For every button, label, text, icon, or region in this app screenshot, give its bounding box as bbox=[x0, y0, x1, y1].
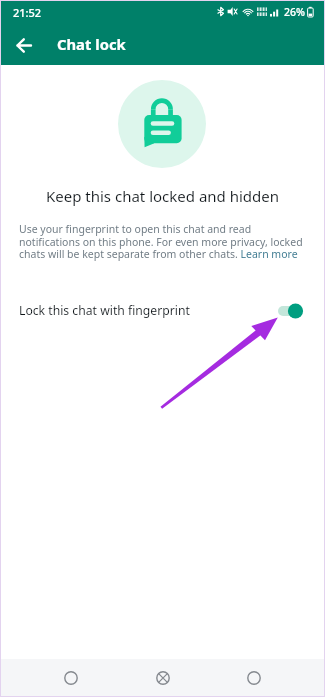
button[interactable]: Lock this chat with fingerprint bbox=[0, 293, 325, 327]
button[interactable]: Lock this chat with fingerprint bbox=[278, 301, 304, 321]
button[interactable]: Back bbox=[9, 31, 37, 59]
staticText: Use your fingerprint to open this chat a… bbox=[19, 222, 311, 261]
button[interactable]: Recent apps bbox=[44, 659, 98, 697]
staticText: 26% bbox=[284, 5, 305, 19]
button[interactable]: Home bbox=[136, 659, 190, 697]
staticText: Keep this chat locked and hidden bbox=[0, 186, 325, 206]
staticText: Chat lock bbox=[57, 34, 126, 54]
staticText: 21:52 bbox=[13, 5, 42, 20]
button[interactable]: Back bbox=[227, 659, 281, 697]
staticText: Lock this chat with fingerprint bbox=[19, 302, 190, 319]
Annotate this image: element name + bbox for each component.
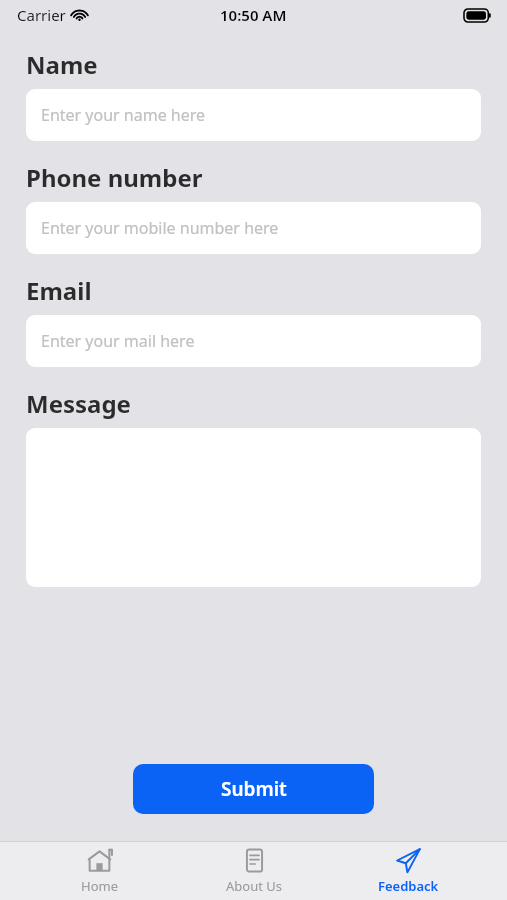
other: Feedback xyxy=(395,847,422,874)
staticText: Enter your mail here xyxy=(41,330,195,352)
staticText: Home xyxy=(81,877,118,895)
other: Home xyxy=(86,847,113,874)
staticText: Name xyxy=(26,48,98,81)
staticText: About Us xyxy=(226,877,283,895)
staticText: Feedback xyxy=(378,877,439,895)
button[interactable]: About Us xyxy=(199,843,309,899)
button[interactable]: Enter your name here xyxy=(26,89,481,141)
staticText: Phone number xyxy=(26,161,203,194)
staticText: Message xyxy=(26,387,131,420)
staticText: 10:50 AM xyxy=(220,5,287,25)
staticText: Email xyxy=(26,274,92,307)
button[interactable]: Enter your mail here xyxy=(26,315,481,367)
button[interactable]: Enter your mobile number here xyxy=(26,202,481,254)
staticText: Carrier xyxy=(17,5,66,25)
button[interactable]: Home xyxy=(44,843,154,899)
button[interactable]: Feedback xyxy=(353,843,463,899)
staticText: Enter your mobile number here xyxy=(41,217,279,239)
button[interactable]: Submit xyxy=(133,764,374,814)
staticText: Enter your name here xyxy=(41,104,206,126)
other: About Us xyxy=(241,847,268,874)
staticText: Submit xyxy=(221,776,287,802)
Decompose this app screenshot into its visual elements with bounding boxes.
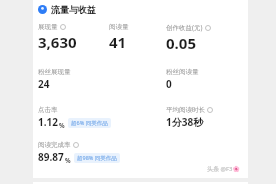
other: Traffic and earnings <box>38 5 47 14</box>
button[interactable]: Traffic and earnings <box>38 4 96 15</box>
staticText: 点击率 <box>38 106 58 114</box>
staticText: 展现量 <box>38 23 58 31</box>
staticText: 阅读完成率 <box>38 141 71 149</box>
staticText: % <box>65 156 71 164</box>
staticText: 阅读量 <box>109 23 129 31</box>
button[interactable]: 超98% 同类作品 <box>77 154 117 162</box>
staticText: 3,630 <box>38 32 77 52</box>
staticText: 0.05 <box>166 33 196 53</box>
staticText: 24 <box>38 77 50 91</box>
other: Info about 展现量 <box>60 24 66 30</box>
staticText: 流量与收益 <box>51 4 96 15</box>
staticText: 1.12 <box>38 115 58 129</box>
staticText: 粉丝展现量 <box>38 68 71 76</box>
button[interactable]: 超6% 同类作品 <box>71 119 108 127</box>
button[interactable]: 平均阅读时长 <box>166 106 213 129</box>
staticText: 89.87 <box>38 150 64 164</box>
staticText: 粉丝阅读量 <box>166 68 199 76</box>
button[interactable]: Traffic and earnings <box>33 0 248 178</box>
staticText: 头条 @F3🌸 <box>207 165 240 173</box>
staticText: 超6% 同类作品 <box>71 119 108 127</box>
staticText: 平均阅读时长 <box>166 106 205 114</box>
staticText: 0 <box>166 77 172 91</box>
other: Info about 阅读完成率 <box>73 142 79 148</box>
button[interactable]: 创作收益(元) <box>166 23 211 53</box>
button[interactable]: 阅读完成率 <box>38 141 120 164</box>
other: Info about 创作收益(元) <box>205 25 211 31</box>
button[interactable]: 阅读量 <box>109 23 129 52</box>
button[interactable]: 粉丝阅读量 <box>166 68 199 91</box>
staticText: 超98% 同类作品 <box>77 154 117 162</box>
other: Info about 平均阅读时长 <box>207 107 213 113</box>
staticText: 41 <box>109 32 127 52</box>
staticText: 创作收益(元) <box>166 23 203 32</box>
button[interactable]: 展现量 <box>38 23 77 52</box>
staticText: 1分38秒 <box>166 115 204 129</box>
button[interactable]: 粉丝展现量 <box>38 68 71 91</box>
staticText: % <box>59 121 65 129</box>
button[interactable]: 点击率 <box>38 106 111 129</box>
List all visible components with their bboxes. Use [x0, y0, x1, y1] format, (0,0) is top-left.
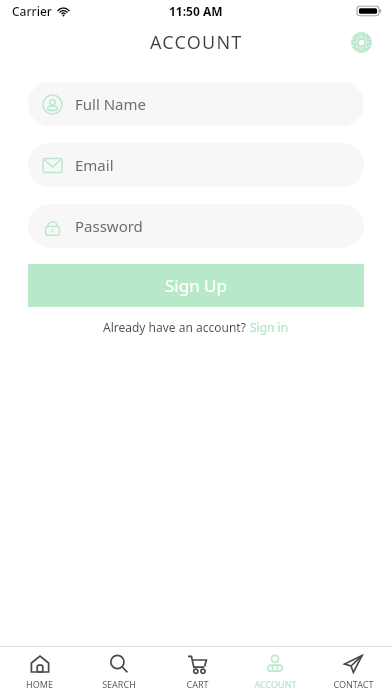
staticText: Carrier: [12, 3, 52, 19]
staticText: Sign Up: [165, 274, 227, 297]
staticText: Full Name: [75, 94, 146, 114]
staticText: CART: [186, 678, 209, 690]
staticText: ACCOUNT: [254, 678, 297, 690]
button[interactable]: Full Name: [28, 82, 364, 126]
staticText: Sign in: [250, 319, 289, 335]
staticText: 11:50 AM: [169, 3, 223, 19]
staticText: CONTACT: [333, 678, 374, 690]
staticText: Already have an account?: [103, 319, 250, 335]
staticText: HOME: [26, 678, 53, 690]
button[interactable]: ACCOUNT: [236, 647, 314, 696]
button[interactable]: SEARCH: [79, 647, 158, 696]
button[interactable]: Password: [28, 204, 364, 248]
staticText: ACCOUNT: [150, 30, 243, 55]
button[interactable]: Sign in: [250, 319, 289, 335]
staticText: Password: [75, 216, 143, 236]
button[interactable]: Sign Up: [28, 264, 364, 307]
button[interactable]: Settings: [344, 25, 378, 59]
staticText: Email: [75, 155, 114, 175]
staticText: SEARCH: [102, 678, 136, 690]
button[interactable]: CART: [158, 647, 236, 696]
button[interactable]: HOME: [0, 647, 79, 696]
button[interactable]: CONTACT: [314, 647, 392, 696]
button[interactable]: Email: [28, 143, 364, 187]
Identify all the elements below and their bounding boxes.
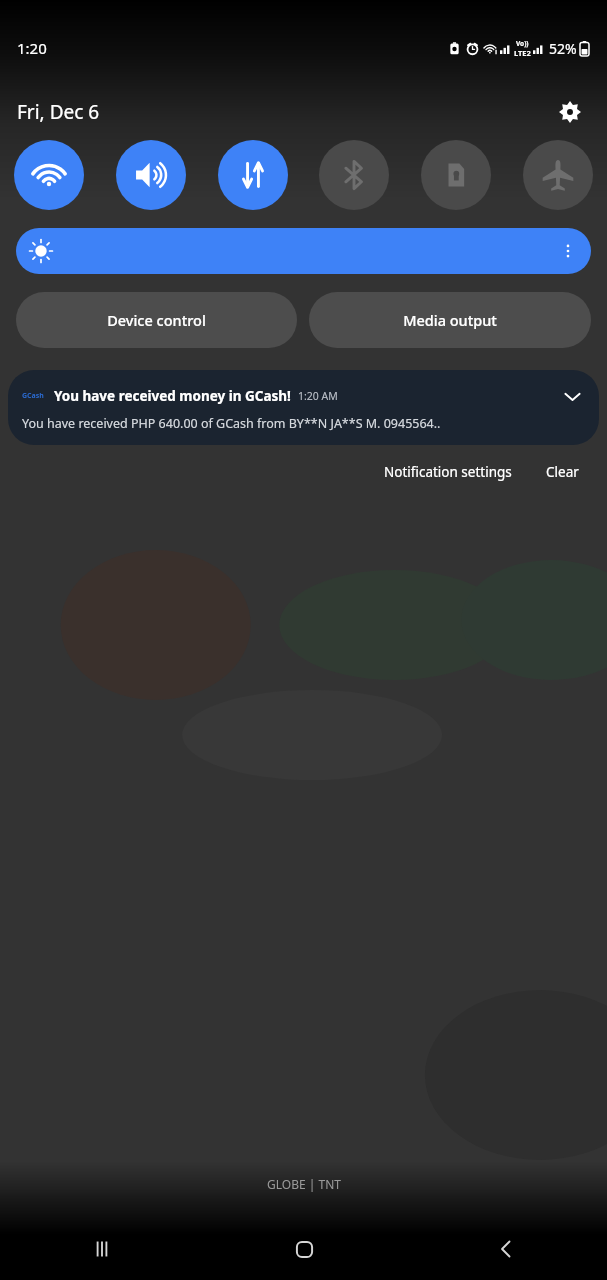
staticText: Notification settings: [384, 463, 512, 481]
staticText: You have received PHP 640.00 of GCash fr…: [22, 415, 441, 432]
staticText: Media output: [403, 310, 497, 330]
staticText: Clear: [546, 463, 579, 481]
staticText: GLOBE | TNT: [267, 1176, 341, 1192]
button[interactable]: Brightness: [16, 228, 591, 274]
button[interactable]: GCash: [8, 370, 599, 445]
button[interactable]: Wi-Fi: [14, 140, 84, 210]
button[interactable]: Home: [203, 1218, 405, 1280]
staticText: Device control: [107, 310, 206, 330]
staticText: Fri, Dec 6: [17, 99, 100, 125]
staticText: 1:20 AM: [298, 389, 338, 403]
staticText: 52%: [549, 39, 577, 58]
button[interactable]: Flight mode: [523, 140, 593, 210]
button[interactable]: Bluetooth: [319, 140, 389, 210]
button[interactable]: Sound: [116, 140, 186, 210]
button[interactable]: Recents: [0, 1218, 203, 1280]
button[interactable]: Media output: [309, 292, 591, 348]
button[interactable]: Expand notification: [559, 383, 585, 409]
button[interactable]: Back: [405, 1218, 607, 1280]
staticText: LTE2: [514, 48, 531, 58]
staticText: GCash: [22, 391, 44, 401]
button[interactable]: SIM card manager: [421, 140, 491, 210]
staticText: You have received money in GCash!: [54, 387, 291, 405]
staticText: Vo)): [516, 39, 529, 48]
button[interactable]: Device control: [16, 292, 297, 348]
button[interactable]: Clear: [540, 457, 585, 487]
button[interactable]: Mobile data: [218, 140, 288, 210]
staticText: 1:20: [17, 38, 47, 58]
button[interactable]: Settings: [553, 95, 587, 129]
button[interactable]: Notification settings: [378, 457, 518, 487]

◆ Instructions to follow ◆
If pictures are present, they are dropped, and the entries above are written out word for word.

◆ Response ◆
For every button, label, text, icon, or region in this app screenshot, give its bounding box as bbox=[x0, y0, x1, y1].
button[interactable]: Lock this chat with fingerprint bbox=[0, 293, 325, 327]
button[interactable]: Lock this chat with fingerprint bbox=[278, 301, 304, 321]
button[interactable]: Back bbox=[9, 31, 37, 59]
staticText: Use your fingerprint to open this chat a… bbox=[19, 222, 311, 261]
button[interactable]: Recent apps bbox=[44, 659, 98, 697]
staticText: 26% bbox=[284, 5, 305, 19]
button[interactable]: Home bbox=[136, 659, 190, 697]
staticText: Keep this chat locked and hidden bbox=[0, 186, 325, 206]
staticText: Chat lock bbox=[57, 34, 126, 54]
staticText: 21:52 bbox=[13, 5, 42, 20]
button[interactable]: Back bbox=[227, 659, 281, 697]
staticText: Lock this chat with fingerprint bbox=[19, 302, 190, 319]
Annotate this image: element name + bbox for each component.
other: Feedback xyxy=(395,847,422,874)
staticText: Enter your mail here xyxy=(41,330,195,352)
staticText: Home xyxy=(81,877,118,895)
other: Home xyxy=(86,847,113,874)
staticText: Name xyxy=(26,48,98,81)
staticText: About Us xyxy=(226,877,283,895)
staticText: Feedback xyxy=(378,877,439,895)
button[interactable]: About Us xyxy=(199,843,309,899)
button[interactable]: Enter your name here xyxy=(26,89,481,141)
staticText: Phone number xyxy=(26,161,203,194)
staticText: Message xyxy=(26,387,131,420)
staticText: 10:50 AM xyxy=(220,5,287,25)
staticText: Email xyxy=(26,274,92,307)
button[interactable]: Enter your mail here xyxy=(26,315,481,367)
button[interactable]: Enter your mobile number here xyxy=(26,202,481,254)
staticText: Carrier xyxy=(17,5,66,25)
button[interactable]: Home xyxy=(44,843,154,899)
button[interactable]: Feedback xyxy=(353,843,463,899)
staticText: Enter your mobile number here xyxy=(41,217,279,239)
button[interactable]: Submit xyxy=(133,764,374,814)
staticText: Enter your name here xyxy=(41,104,206,126)
other: About Us xyxy=(241,847,268,874)
staticText: Submit xyxy=(221,776,287,802)
Decompose this app screenshot into its visual elements with bounding boxes.
other: Traffic and earnings <box>38 5 47 14</box>
button[interactable]: Traffic and earnings <box>38 4 96 15</box>
staticText: 点击率 <box>38 106 58 114</box>
staticText: 展现量 <box>38 23 58 31</box>
staticText: 阅读完成率 <box>38 141 71 149</box>
staticText: % <box>65 156 71 164</box>
staticText: 阅读量 <box>109 23 129 31</box>
button[interactable]: 超98% 同类作品 <box>77 154 117 162</box>
staticText: 3,630 <box>38 32 77 52</box>
staticText: 0.05 <box>166 33 196 53</box>
staticText: 24 <box>38 77 50 91</box>
other: Info about 展现量 <box>60 24 66 30</box>
staticText: 流量与收益 <box>51 4 96 15</box>
staticText: 1.12 <box>38 115 58 129</box>
staticText: 粉丝展现量 <box>38 68 71 76</box>
button[interactable]: 超6% 同类作品 <box>71 119 108 127</box>
button[interactable]: 平均阅读时长 <box>166 106 213 129</box>
staticText: 89.87 <box>38 150 64 164</box>
staticText: 粉丝阅读量 <box>166 68 199 76</box>
button[interactable]: Traffic and earnings <box>33 0 248 178</box>
staticText: 头条 @F3🌸 <box>207 165 240 173</box>
staticText: 超6% 同类作品 <box>71 119 108 127</box>
staticText: 平均阅读时长 <box>166 106 205 114</box>
staticText: 0 <box>166 77 172 91</box>
other: Info about 阅读完成率 <box>73 142 79 148</box>
button[interactable]: 创作收益(元) <box>166 23 211 53</box>
button[interactable]: 阅读完成率 <box>38 141 120 164</box>
other: Info about 创作收益(元) <box>205 25 211 31</box>
button[interactable]: 阅读量 <box>109 23 129 52</box>
button[interactable]: 粉丝阅读量 <box>166 68 199 91</box>
staticText: 超98% 同类作品 <box>77 154 117 162</box>
other: Info about 平均阅读时长 <box>207 107 213 113</box>
staticText: 41 <box>109 32 127 52</box>
staticText: 创作收益(元) <box>166 23 203 32</box>
button[interactable]: 展现量 <box>38 23 77 52</box>
staticText: 1分38秒 <box>166 115 204 129</box>
button[interactable]: 粉丝展现量 <box>38 68 71 91</box>
staticText: % <box>59 121 65 129</box>
button[interactable]: 点击率 <box>38 106 111 129</box>
List all visible components with their bboxes. Use [x0, y0, x1, y1] format, (0,0) is top-left.
staticText: Carrier: [12, 3, 52, 19]
staticText: Sign Up: [165, 274, 227, 297]
staticText: Full Name: [75, 94, 146, 114]
staticText: CART: [186, 678, 209, 690]
staticText: ACCOUNT: [254, 678, 297, 690]
button[interactable]: Full Name: [28, 82, 364, 126]
staticText: Sign in: [250, 319, 289, 335]
staticText: 11:50 AM: [169, 3, 223, 19]
staticText: CONTACT: [333, 678, 374, 690]
staticText: Already have an account?: [103, 319, 250, 335]
staticText: HOME: [26, 678, 53, 690]
button[interactable]: ACCOUNT: [236, 647, 314, 696]
button[interactable]: SEARCH: [79, 647, 158, 696]
button[interactable]: Password: [28, 204, 364, 248]
staticText: ACCOUNT: [150, 30, 243, 55]
button[interactable]: Sign in: [250, 319, 289, 335]
staticText: Password: [75, 216, 143, 236]
button[interactable]: Sign Up: [28, 264, 364, 307]
button[interactable]: Settings: [344, 25, 378, 59]
staticText: Email: [75, 155, 114, 175]
staticText: SEARCH: [102, 678, 136, 690]
button[interactable]: CART: [158, 647, 236, 696]
button[interactable]: HOME: [0, 647, 79, 696]
button[interactable]: CONTACT: [314, 647, 392, 696]
button[interactable]: Email: [28, 143, 364, 187]
Identify all the elements below and their bounding boxes.
staticText: Notification settings: [384, 463, 512, 481]
staticText: You have received PHP 640.00 of GCash fr…: [22, 415, 441, 432]
staticText: Media output: [403, 310, 497, 330]
staticText: Clear: [546, 463, 579, 481]
staticText: GLOBE | TNT: [267, 1176, 341, 1192]
button[interactable]: Brightness: [16, 228, 591, 274]
button[interactable]: GCash: [8, 370, 599, 445]
button[interactable]: Wi-Fi: [14, 140, 84, 210]
button[interactable]: Home: [203, 1218, 405, 1280]
staticText: Device control: [107, 310, 206, 330]
staticText: Fri, Dec 6: [17, 99, 100, 125]
staticText: 1:20 AM: [298, 389, 338, 403]
staticText: 52%: [549, 39, 577, 58]
button[interactable]: Flight mode: [523, 140, 593, 210]
button[interactable]: Bluetooth: [319, 140, 389, 210]
button[interactable]: Sound: [116, 140, 186, 210]
button[interactable]: Recents: [0, 1218, 203, 1280]
button[interactable]: Media output: [309, 292, 591, 348]
button[interactable]: Expand notification: [559, 383, 585, 409]
button[interactable]: Back: [405, 1218, 607, 1280]
staticText: LTE2: [514, 48, 531, 58]
staticText: GCash: [22, 391, 44, 401]
button[interactable]: SIM card manager: [421, 140, 491, 210]
staticText: You have received money in GCash!: [54, 387, 291, 405]
staticText: Vo)): [516, 39, 529, 48]
button[interactable]: Device control: [16, 292, 297, 348]
button[interactable]: Clear: [540, 457, 585, 487]
button[interactable]: Mobile data: [218, 140, 288, 210]
staticText: 1:20: [17, 38, 47, 58]
button[interactable]: Settings: [553, 95, 587, 129]
button[interactable]: Notification settings: [378, 457, 518, 487]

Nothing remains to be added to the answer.